僕の頭の中の構想を情報《データ》化した――それは非《ひ》公《こう》認《にん》創造《そうぞう》家《か》がやってはいけない禁忌であった。
だけど、僕の世界は面白いと思う。
きっと、僕の世界を見てくれた人は笑顔になるだろう。
世界をつくったっ! 素晴らしいことじゃないかっ!
「というわけで、さっそく『次元《じげん》世界《せかい》管理《かんり》保管庫《ほかんこ》』に『無限《むげん》の感覚《かんかく》』の情報《データ》を……差し込むっ!」
――『無限《むげん》の感覚《かんかく》』……世界《せかい》形成《けいせい》開始《かいし》……世界《せかい》形成《けいせい》完了《かんりょう》――。
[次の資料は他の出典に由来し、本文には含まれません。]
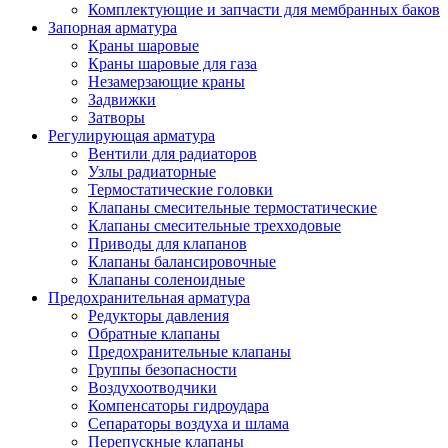
Комплектующие и запчасти для мембранных баков
Запорная арматура
Краны шаровые
Краны шаровые для газа
Незамерзающие краны
Задвижки
Затворы
Регулирующая арматура
Вентили для радиаторов
Узлы радиаторные
Термостатические головки
Клапаны смесительные термостатические
Клапаны смесительные трехходовые
Приводы для клапанов
Клапаны балансировочные
Клапаны соленоидные
Предохранительная арматура
Редукторы давления
Обратные клапаны
Предохранительные клапаны
Группы безопасности
Воздухоотводчики
Компенсаторы гидроудара
Сепараторы воздуха и шлама
Перепускные клапаны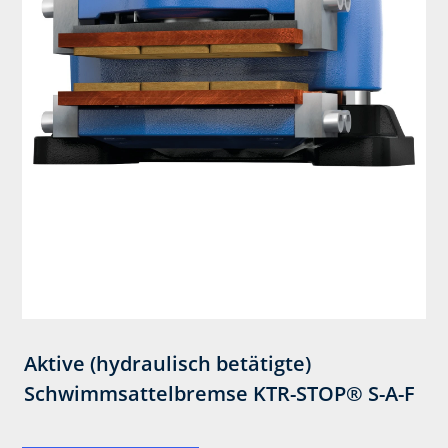
Aktive (hydraulisch betätigte)
Schwimmsattelbremse KTR-STOP® S-A-F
「よしっ! 『次元《じげん》世界《せかい》管理《かんり》保管庫《ほかんこ》』が世界の形成をしてくれたっ! これで落ち着いて眠れる。僕は、がんばったんだっ! 疲れたっ! つらいっ! 寝るっ!」
僕は疲れて「次元《じげん》世界《せかい》管理《かんり》保管庫《ほかんこ》」の存在する部屋で眠ってしまった。
*
「どういうことかな、354846」
僕は最高位の管理員《ライブラリアン》によって世界反逆罪として捕まった。
「なぜ、こんな――『私情にとらわれた世界』の情報《データ》を『次元《じげん》世界《せかい》管理《かんり》保管庫《ほかんこ》』に収納《インサート》したのだ」
なぜ僕が尋問されているのか?
答えは簡単である。
非《ひ》公認《こうにん》創造《そうぞう》家《か》だからだ。
「創造行為は非《ひ》公認《こうにん》創造《そうぞう》家《か》がやってはいけない禁忌だ。わかっているだろう」
「はい」
「創造世界《クリエイティヴィア》管理員《ライブラリアン》は世界を管理する使命を与えられた非常に重要な役職だ。だが、キミは非《ひ》公認《こうにん》創造《そうぞう》家《か》であるにもかかわらず規則を破った。『公認《こうにん》創造《そうぞう》家《か》』になれる試験を突破することもせずにな。改めて聞こう。なぜ、こんなことをした」
「認められないからですよ」
僕は真っ黒に渦巻いた気持ちを、最高位の管理員《ライブラリアン》に伝える。
「認められたかったんですよ。『公認《こうにん》創造《そうぞう》家《か》』は世界を創造できる。だから試験にも何度だって受けましたよ。何回も何回も落ちましたけどね」
「354846……キミは夢をあきらめて罪人になったわけだな」
「仕方ないじゃないですかっ! みんなからバカにされて生きてきたんだっ! 妄想の世界に逃げ込むには十分な理由さっ! わかるだろっ! 僕の気持ちがっ!」
「最高位の管理員《ライブラリアン》に向かって、なんて口の利き方をするっ! 死罪になりたいのかっ!」
「ああ、死にたいねっ! こんな生活まっぴらごめんだっ! 早く僕を殺してくれっ!」
「よろしい。ならば、354846……キミを死罪にしてやるっ!」
この記事が参加している募集
この記事が気に入ったらサポートをしてみませんか?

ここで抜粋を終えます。